> PROBLEM STATEMENT: Read the material below and tally how many lines hold the word "Условия", giving the number and nothing else.

> RECORDS PROVIDED:
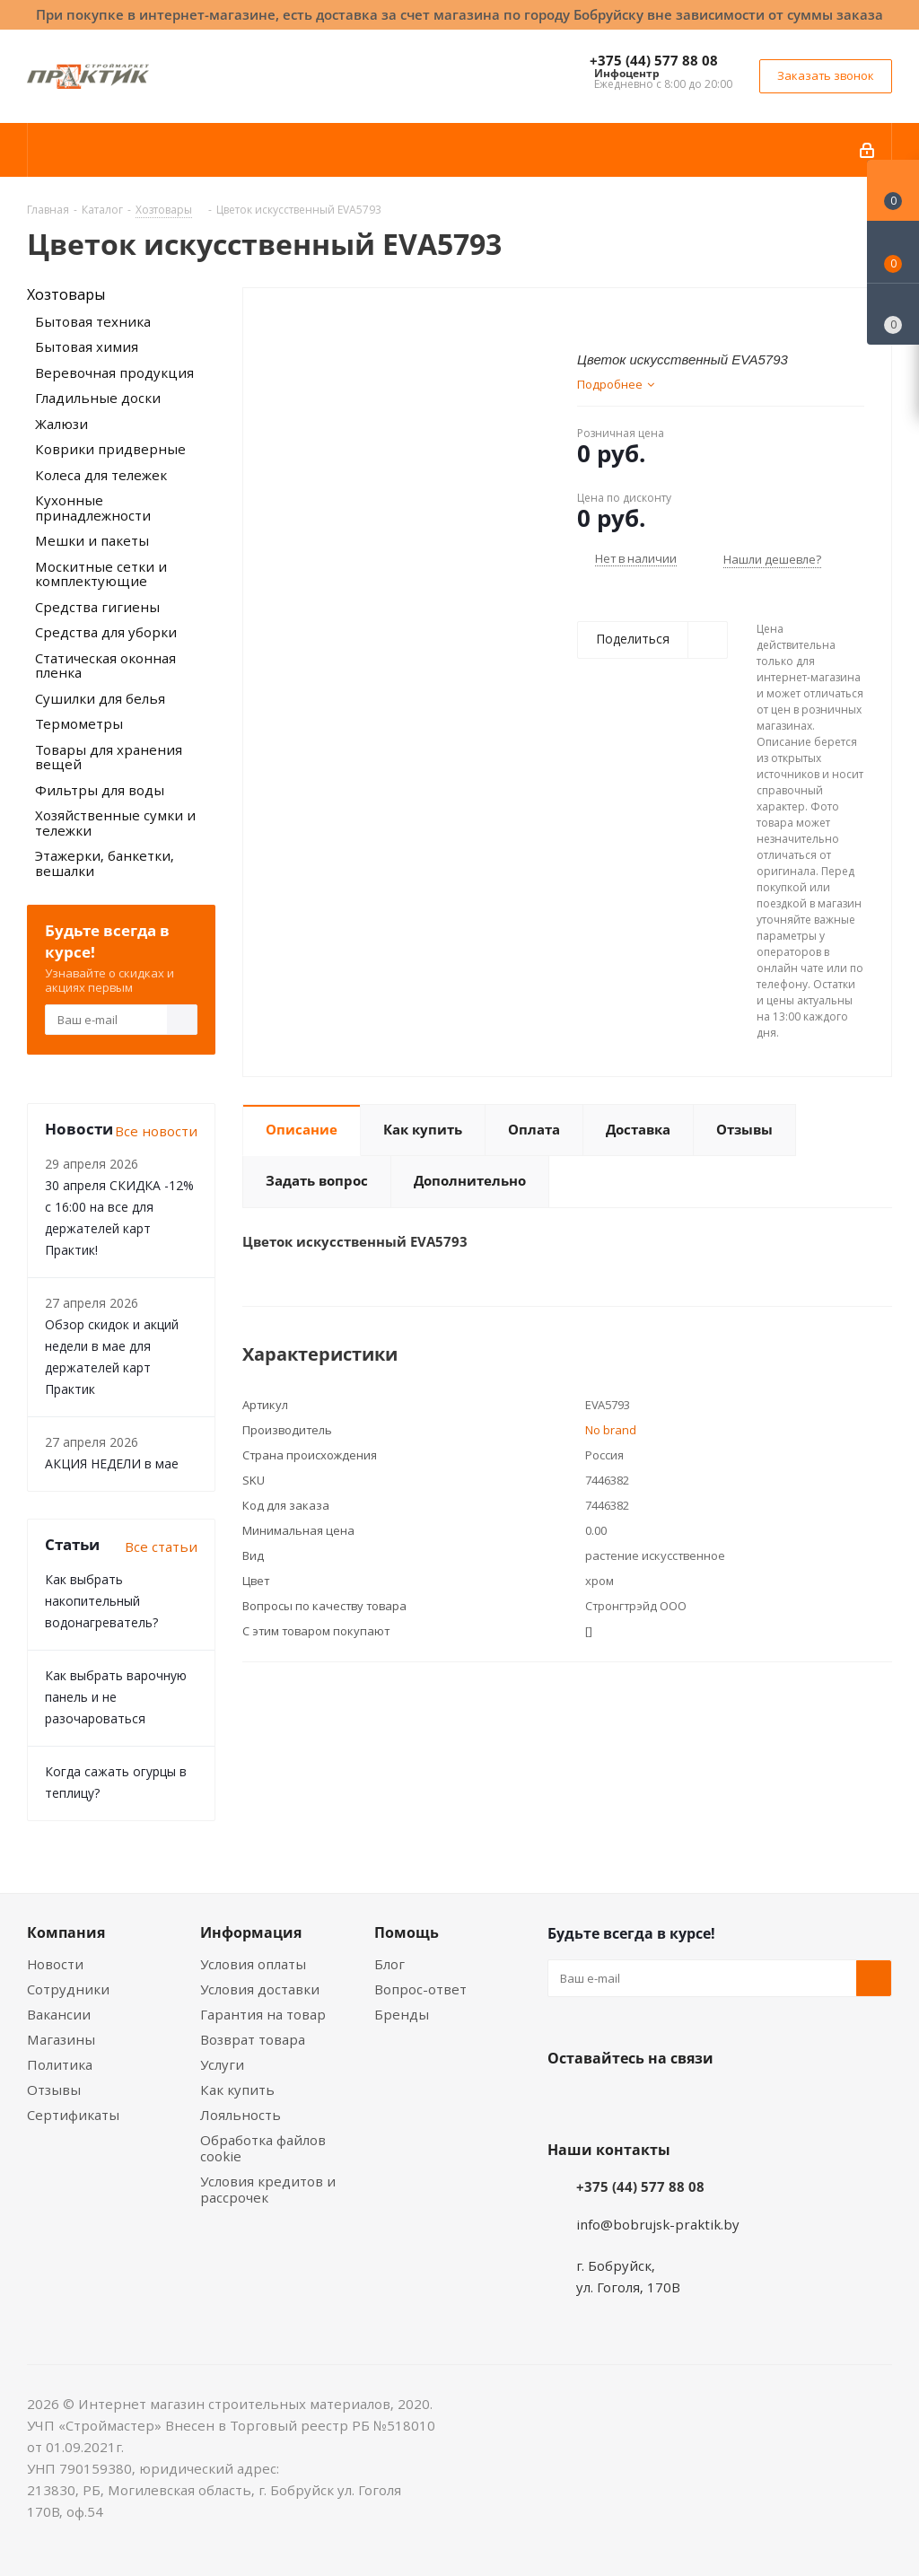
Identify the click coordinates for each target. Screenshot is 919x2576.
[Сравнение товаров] (893, 314)
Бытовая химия (86, 346)
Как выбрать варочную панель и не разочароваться (116, 1697)
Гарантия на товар (263, 2014)
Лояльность (240, 2115)
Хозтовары (66, 294)
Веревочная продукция (114, 372)
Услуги (222, 2064)
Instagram (655, 2100)
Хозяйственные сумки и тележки (115, 822)
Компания (66, 1932)
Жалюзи (61, 424)
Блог (389, 1964)
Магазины (61, 2039)
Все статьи (161, 1546)
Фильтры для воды (99, 790)
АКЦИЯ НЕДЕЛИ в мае (112, 1463)
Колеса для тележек (101, 475)
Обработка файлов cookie (263, 2148)
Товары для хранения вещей (108, 757)
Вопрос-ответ (420, 1989)
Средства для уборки (106, 632)
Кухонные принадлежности (93, 507)
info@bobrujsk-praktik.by (658, 2224)
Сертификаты (73, 2115)
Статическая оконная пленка (105, 665)
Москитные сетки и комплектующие (101, 574)
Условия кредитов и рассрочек (268, 2189)
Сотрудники (68, 1989)
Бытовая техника (93, 321)
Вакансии (59, 2014)
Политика (59, 2064)
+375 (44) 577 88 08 (654, 60)
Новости (55, 1964)
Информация (251, 1932)
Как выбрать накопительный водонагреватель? (101, 1601)
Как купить (237, 2089)
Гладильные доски (98, 398)
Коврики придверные (110, 449)
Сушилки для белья (100, 698)
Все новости (156, 1131)
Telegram (700, 2100)
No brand (610, 1430)
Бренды (401, 2014)
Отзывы (54, 2089)
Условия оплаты (253, 1964)
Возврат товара (252, 2039)
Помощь (406, 1932)
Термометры (79, 723)
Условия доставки (259, 1989)
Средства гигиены (97, 607)
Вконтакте (565, 2100)
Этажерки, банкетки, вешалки (104, 863)
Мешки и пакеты (92, 540)
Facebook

> FINISHED TASK: 3